What would change the thesis

  • ETH closes a daily candle above $2,425 on real volume. That breaks the late-April range high, neutralizes the crowded-long argument, and makes a momentum long viable.
  • Hyperliquid ETH funding resets back below +0.0050% per hour for 8 consecutive windows. That tells you the long crowding has unwound without needing a price flush.
  • April CPI MoM prints below 0.3% (versus 0.9% prior). A sharp disinflation surprise revives rate-cut odds and the leverage gets paid.
  • ETH breaks $2,221 on a closing basis with BTC funding turning negative again. That confirms the short setup and opens the path to $2,055.

Until one of those four conditions trips, there is no edge in adding risk to either side at $2,303.48 with funding at the cap and CPI 48 hours away from being read by traders.

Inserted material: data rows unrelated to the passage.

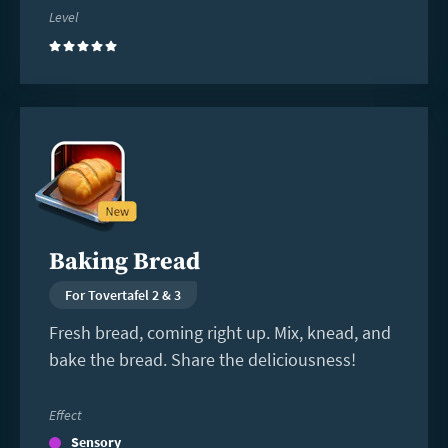
Level
(5)
Read
more
Baking Bread
For Tovertafel 2 & 3
Fresh bread, coming right up. Mix, knead, and
bake the bread. Share the deliciousness!
Effect
Sensory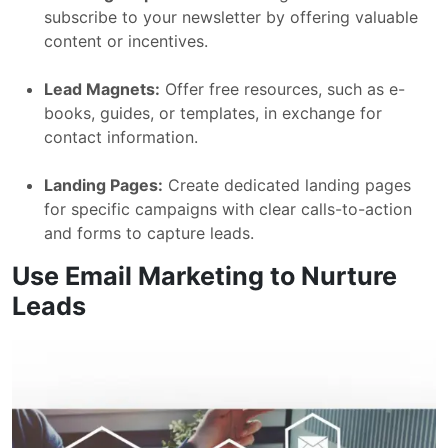
subscribe to your newsletter by offering valuable
content or incentives.
Lead Magnets:
Offer free resources, such as e-
books, guides, or templates, in exchange for
contact information.
Landing Pages:
Create dedicated landing pages
for specific campaigns with clear calls-to-action
and forms to capture leads.
Use Email Marketing to Nurture
Leads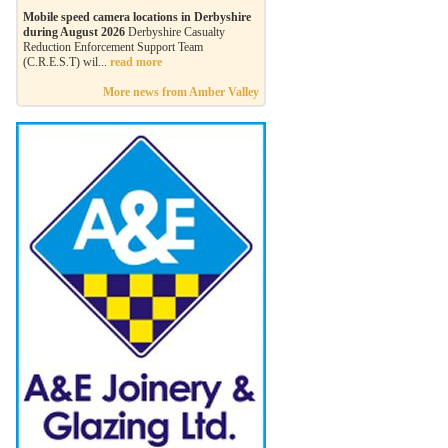
Mobile speed camera locations in Derbyshire
during August 2026
Derbyshire Casualty
Reduction Enforcement Support Team
(C.R.E.S.T) wil...
read more
More news from Amber Valley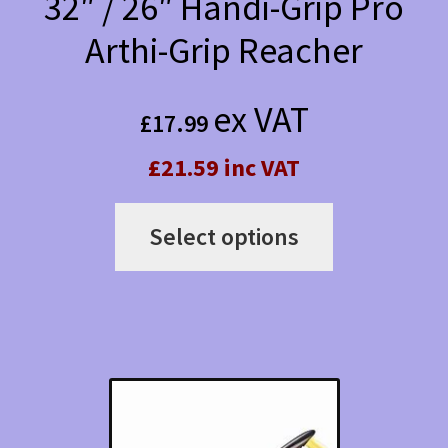
32″ / 26″ Handi-Grip Pro
product
Arthi-Grip Reacher
page
ex VAT
£
17.99
£21.59 inc VAT
This
Select options
product
has
multiple
variants.
The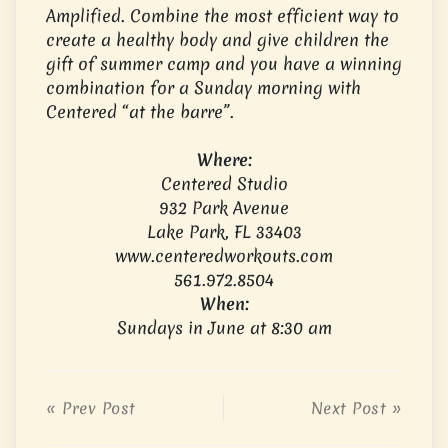
Amplified. Combine the most efficient way to
create a healthy body and give children the
gift of summer camp and you have a winning
combination for a Sunday morning with
Centered “at the barre”.
Where:
Centered Studio
932 Park Avenue
Lake Park, FL 33403
www.centeredworkouts.com
561.972.8504
When:
Sundays in June at 8:30 am
« Prev Post
Next Post »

Not financial advice. Do your own research.

What we passed on

  • $BTCPENDING

    Funding flipped from negative to a mild positive over the last 12 hours but premium is still negative around -0.0005, so spot is leading perps. No clean entry at $78,221 with the same CPI overhang.

  • $TIAPENDING

    183,562 token cliff unlock today categorized as ecosystem1. Small in absolute terms but adds supply on a name already trading at $0.35. Pass until digested.

  • $MODEPENDING

    20.14M token airdrop unlock May 71. Linear schedule, but combined with thin liquidity it caps any bounce. Skip.